▶ **WHAT YOU SHOULD DO**
Transcribe every record exactly as it appears.

▶ **THE RECORDS**
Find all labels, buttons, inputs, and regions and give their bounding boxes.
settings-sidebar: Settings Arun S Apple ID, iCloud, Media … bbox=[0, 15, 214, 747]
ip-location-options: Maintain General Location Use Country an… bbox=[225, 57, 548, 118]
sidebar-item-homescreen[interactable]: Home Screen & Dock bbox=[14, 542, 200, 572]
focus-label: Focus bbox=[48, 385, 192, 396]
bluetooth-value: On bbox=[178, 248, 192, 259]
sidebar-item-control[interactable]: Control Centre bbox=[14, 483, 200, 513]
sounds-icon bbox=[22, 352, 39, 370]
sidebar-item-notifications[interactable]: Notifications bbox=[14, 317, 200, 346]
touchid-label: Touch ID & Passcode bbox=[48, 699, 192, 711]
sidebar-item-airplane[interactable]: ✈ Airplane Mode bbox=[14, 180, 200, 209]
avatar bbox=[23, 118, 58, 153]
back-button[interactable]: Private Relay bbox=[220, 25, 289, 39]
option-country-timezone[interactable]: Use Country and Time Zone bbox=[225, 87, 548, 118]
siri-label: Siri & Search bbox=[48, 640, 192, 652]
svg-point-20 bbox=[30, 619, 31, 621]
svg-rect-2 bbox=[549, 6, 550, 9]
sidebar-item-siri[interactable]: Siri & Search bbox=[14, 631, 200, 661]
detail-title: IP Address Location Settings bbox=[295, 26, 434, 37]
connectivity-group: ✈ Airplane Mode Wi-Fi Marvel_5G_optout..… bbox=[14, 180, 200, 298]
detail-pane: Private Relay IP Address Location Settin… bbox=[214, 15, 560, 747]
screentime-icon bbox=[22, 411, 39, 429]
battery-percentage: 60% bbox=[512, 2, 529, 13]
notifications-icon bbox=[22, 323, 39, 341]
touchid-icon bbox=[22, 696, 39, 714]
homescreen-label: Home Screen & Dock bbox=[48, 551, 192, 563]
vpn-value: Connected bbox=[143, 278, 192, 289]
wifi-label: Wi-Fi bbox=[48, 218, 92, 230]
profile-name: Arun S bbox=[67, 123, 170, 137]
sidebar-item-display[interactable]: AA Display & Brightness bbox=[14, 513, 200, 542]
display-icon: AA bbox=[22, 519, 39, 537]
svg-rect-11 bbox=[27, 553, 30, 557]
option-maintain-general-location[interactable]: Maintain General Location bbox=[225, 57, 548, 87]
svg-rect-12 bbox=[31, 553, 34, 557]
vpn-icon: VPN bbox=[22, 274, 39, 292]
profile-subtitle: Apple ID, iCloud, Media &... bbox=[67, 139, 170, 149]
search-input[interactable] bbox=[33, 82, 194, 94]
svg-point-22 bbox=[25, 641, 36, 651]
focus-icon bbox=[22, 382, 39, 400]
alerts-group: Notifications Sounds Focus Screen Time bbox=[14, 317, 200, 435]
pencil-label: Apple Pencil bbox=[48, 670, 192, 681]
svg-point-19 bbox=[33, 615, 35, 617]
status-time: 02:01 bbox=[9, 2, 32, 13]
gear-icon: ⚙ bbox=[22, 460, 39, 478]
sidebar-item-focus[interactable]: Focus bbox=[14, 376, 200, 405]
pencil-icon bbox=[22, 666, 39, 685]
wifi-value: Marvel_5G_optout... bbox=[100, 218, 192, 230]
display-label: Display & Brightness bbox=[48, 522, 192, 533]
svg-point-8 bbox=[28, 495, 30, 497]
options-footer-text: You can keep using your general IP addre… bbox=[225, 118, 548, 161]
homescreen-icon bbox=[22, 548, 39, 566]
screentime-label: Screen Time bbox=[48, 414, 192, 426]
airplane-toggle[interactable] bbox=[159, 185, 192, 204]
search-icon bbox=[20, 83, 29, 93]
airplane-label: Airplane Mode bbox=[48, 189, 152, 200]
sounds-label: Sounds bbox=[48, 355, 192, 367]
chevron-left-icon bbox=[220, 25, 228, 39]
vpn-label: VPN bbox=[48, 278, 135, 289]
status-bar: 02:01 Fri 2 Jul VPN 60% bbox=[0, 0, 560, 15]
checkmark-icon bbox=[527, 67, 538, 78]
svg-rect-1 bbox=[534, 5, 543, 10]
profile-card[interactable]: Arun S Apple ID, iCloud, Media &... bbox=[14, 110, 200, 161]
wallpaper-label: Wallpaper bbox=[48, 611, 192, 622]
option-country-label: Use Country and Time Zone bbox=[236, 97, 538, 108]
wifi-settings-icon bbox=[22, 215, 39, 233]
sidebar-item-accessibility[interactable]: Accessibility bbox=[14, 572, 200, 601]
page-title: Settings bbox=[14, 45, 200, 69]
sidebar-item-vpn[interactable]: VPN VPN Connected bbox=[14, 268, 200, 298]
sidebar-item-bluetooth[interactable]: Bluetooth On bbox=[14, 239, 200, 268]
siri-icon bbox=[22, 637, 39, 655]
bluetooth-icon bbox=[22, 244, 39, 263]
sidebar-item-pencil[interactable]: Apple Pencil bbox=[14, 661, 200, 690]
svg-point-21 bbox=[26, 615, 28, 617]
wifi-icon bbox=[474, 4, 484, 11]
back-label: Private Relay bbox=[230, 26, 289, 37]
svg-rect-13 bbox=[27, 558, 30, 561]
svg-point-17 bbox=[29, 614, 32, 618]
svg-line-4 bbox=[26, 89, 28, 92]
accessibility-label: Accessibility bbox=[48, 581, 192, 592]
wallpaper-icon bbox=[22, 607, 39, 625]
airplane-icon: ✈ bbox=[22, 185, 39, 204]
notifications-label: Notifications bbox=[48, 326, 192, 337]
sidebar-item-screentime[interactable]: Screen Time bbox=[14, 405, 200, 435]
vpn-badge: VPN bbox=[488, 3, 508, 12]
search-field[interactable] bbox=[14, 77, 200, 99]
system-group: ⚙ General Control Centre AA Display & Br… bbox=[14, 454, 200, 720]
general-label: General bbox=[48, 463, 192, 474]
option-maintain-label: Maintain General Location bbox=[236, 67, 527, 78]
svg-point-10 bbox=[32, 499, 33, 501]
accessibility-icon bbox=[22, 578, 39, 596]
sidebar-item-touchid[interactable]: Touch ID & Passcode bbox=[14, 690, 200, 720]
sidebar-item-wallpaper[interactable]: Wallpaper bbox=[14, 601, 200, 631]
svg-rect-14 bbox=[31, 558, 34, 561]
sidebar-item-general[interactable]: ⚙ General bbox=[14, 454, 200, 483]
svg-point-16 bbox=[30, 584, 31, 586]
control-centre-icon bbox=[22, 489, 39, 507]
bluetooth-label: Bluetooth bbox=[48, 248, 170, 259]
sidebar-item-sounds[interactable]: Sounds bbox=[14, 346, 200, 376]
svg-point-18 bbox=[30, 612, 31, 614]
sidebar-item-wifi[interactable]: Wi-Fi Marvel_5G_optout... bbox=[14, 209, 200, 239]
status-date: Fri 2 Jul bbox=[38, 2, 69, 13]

▶ **RESULT OF THIS EXERCISE**
Find all labels, buttons, inputs, and regions and give their bounding boxes.
settings-sidebar: Settings Arun S Apple ID, iCloud, Media … bbox=[0, 15, 214, 747]
ip-location-options: Maintain General Location Use Country an… bbox=[225, 57, 548, 118]
sidebar-item-homescreen[interactable]: Home Screen & Dock bbox=[14, 542, 200, 572]
focus-label: Focus bbox=[48, 385, 192, 396]
bluetooth-value: On bbox=[178, 248, 192, 259]
sidebar-item-control[interactable]: Control Centre bbox=[14, 483, 200, 513]
sounds-icon bbox=[22, 352, 39, 370]
sidebar-item-notifications[interactable]: Notifications bbox=[14, 317, 200, 346]
touchid-label: Touch ID & Passcode bbox=[48, 699, 192, 711]
sidebar-item-airplane[interactable]: ✈ Airplane Mode bbox=[14, 180, 200, 209]
avatar bbox=[23, 118, 58, 153]
back-button[interactable]: Private Relay bbox=[220, 25, 289, 39]
option-country-timezone[interactable]: Use Country and Time Zone bbox=[225, 87, 548, 118]
siri-label: Siri & Search bbox=[48, 640, 192, 652]
svg-point-20 bbox=[30, 619, 31, 621]
svg-rect-2 bbox=[549, 6, 550, 9]
sidebar-item-siri[interactable]: Siri & Search bbox=[14, 631, 200, 661]
detail-title: IP Address Location Settings bbox=[295, 26, 434, 37]
connectivity-group: ✈ Airplane Mode Wi-Fi Marvel_5G_optout..… bbox=[14, 180, 200, 298]
detail-pane: Private Relay IP Address Location Settin… bbox=[214, 15, 560, 747]
screentime-icon bbox=[22, 411, 39, 429]
battery-percentage: 60% bbox=[512, 2, 529, 13]
notifications-icon bbox=[22, 323, 39, 341]
touchid-icon bbox=[22, 696, 39, 714]
homescreen-label: Home Screen & Dock bbox=[48, 551, 192, 563]
vpn-value: Connected bbox=[143, 278, 192, 289]
wifi-label: Wi-Fi bbox=[48, 218, 92, 230]
profile-name: Arun S bbox=[67, 123, 170, 137]
sidebar-item-display[interactable]: AA Display & Brightness bbox=[14, 513, 200, 542]
display-icon: AA bbox=[22, 519, 39, 537]
svg-rect-11 bbox=[27, 553, 30, 557]
option-maintain-general-location[interactable]: Maintain General Location bbox=[225, 57, 548, 87]
svg-rect-12 bbox=[31, 553, 34, 557]
vpn-icon: VPN bbox=[22, 274, 39, 292]
profile-subtitle: Apple ID, iCloud, Media &... bbox=[67, 139, 170, 149]
search-input[interactable] bbox=[33, 82, 194, 94]
svg-point-22 bbox=[25, 641, 36, 651]
focus-icon bbox=[22, 382, 39, 400]
alerts-group: Notifications Sounds Focus Screen Time bbox=[14, 317, 200, 435]
pencil-label: Apple Pencil bbox=[48, 670, 192, 681]
svg-point-19 bbox=[33, 615, 35, 617]
status-time: 02:01 bbox=[9, 2, 32, 13]
gear-icon: ⚙ bbox=[22, 460, 39, 478]
sidebar-item-focus[interactable]: Focus bbox=[14, 376, 200, 405]
pencil-icon bbox=[22, 666, 39, 685]
wifi-value: Marvel_5G_optout... bbox=[100, 218, 192, 230]
display-label: Display & Brightness bbox=[48, 522, 192, 533]
svg-point-8 bbox=[28, 495, 30, 497]
options-footer-text: You can keep using your general IP addre… bbox=[225, 118, 548, 161]
homescreen-icon bbox=[22, 548, 39, 566]
screentime-label: Screen Time bbox=[48, 414, 192, 426]
airplane-toggle[interactable] bbox=[159, 185, 192, 204]
search-icon bbox=[20, 83, 29, 93]
airplane-label: Airplane Mode bbox=[48, 189, 152, 200]
sounds-label: Sounds bbox=[48, 355, 192, 367]
chevron-left-icon bbox=[220, 25, 228, 39]
vpn-label: VPN bbox=[48, 278, 135, 289]
status-bar: 02:01 Fri 2 Jul VPN 60% bbox=[0, 0, 560, 15]
checkmark-icon bbox=[527, 67, 538, 78]
svg-rect-1 bbox=[534, 5, 543, 10]
profile-card[interactable]: Arun S Apple ID, iCloud, Media &... bbox=[14, 110, 200, 161]
wallpaper-label: Wallpaper bbox=[48, 611, 192, 622]
option-country-label: Use Country and Time Zone bbox=[236, 97, 538, 108]
wifi-settings-icon bbox=[22, 215, 39, 233]
sidebar-item-accessibility[interactable]: Accessibility bbox=[14, 572, 200, 601]
page-title: Settings bbox=[14, 45, 200, 69]
sidebar-item-vpn[interactable]: VPN VPN Connected bbox=[14, 268, 200, 298]
sidebar-item-bluetooth[interactable]: Bluetooth On bbox=[14, 239, 200, 268]
siri-icon bbox=[22, 637, 39, 655]
bluetooth-icon bbox=[22, 244, 39, 263]
sidebar-item-pencil[interactable]: Apple Pencil bbox=[14, 661, 200, 690]
svg-point-21 bbox=[26, 615, 28, 617]
wifi-icon bbox=[474, 4, 484, 11]
back-label: Private Relay bbox=[230, 26, 289, 37]
svg-rect-13 bbox=[27, 558, 30, 561]
svg-point-17 bbox=[29, 614, 32, 618]
svg-line-4 bbox=[26, 89, 28, 92]
accessibility-label: Accessibility bbox=[48, 581, 192, 592]
wallpaper-icon bbox=[22, 607, 39, 625]
airplane-icon: ✈ bbox=[22, 185, 39, 204]
notifications-label: Notifications bbox=[48, 326, 192, 337]
sidebar-item-screentime[interactable]: Screen Time bbox=[14, 405, 200, 435]
vpn-badge: VPN bbox=[488, 3, 508, 12]
search-field[interactable] bbox=[14, 77, 200, 99]
system-group: ⚙ General Control Centre AA Display & Br… bbox=[14, 454, 200, 720]
general-label: General bbox=[48, 463, 192, 474]
option-maintain-label: Maintain General Location bbox=[236, 67, 527, 78]
svg-point-10 bbox=[32, 499, 33, 501]
accessibility-icon bbox=[22, 578, 39, 596]
sidebar-item-touchid[interactable]: Touch ID & Passcode bbox=[14, 690, 200, 720]
sidebar-item-wallpaper[interactable]: Wallpaper bbox=[14, 601, 200, 631]
svg-rect-14 bbox=[31, 558, 34, 561]
sidebar-item-general[interactable]: ⚙ General bbox=[14, 454, 200, 483]
svg-point-16 bbox=[30, 584, 31, 586]
control-centre-icon bbox=[22, 489, 39, 507]
bluetooth-label: Bluetooth bbox=[48, 248, 170, 259]
sidebar-item-sounds[interactable]: Sounds bbox=[14, 346, 200, 376]
svg-point-18 bbox=[30, 612, 31, 614]
sidebar-item-wifi[interactable]: Wi-Fi Marvel_5G_optout... bbox=[14, 209, 200, 239]
status-date: Fri 2 Jul bbox=[38, 2, 69, 13]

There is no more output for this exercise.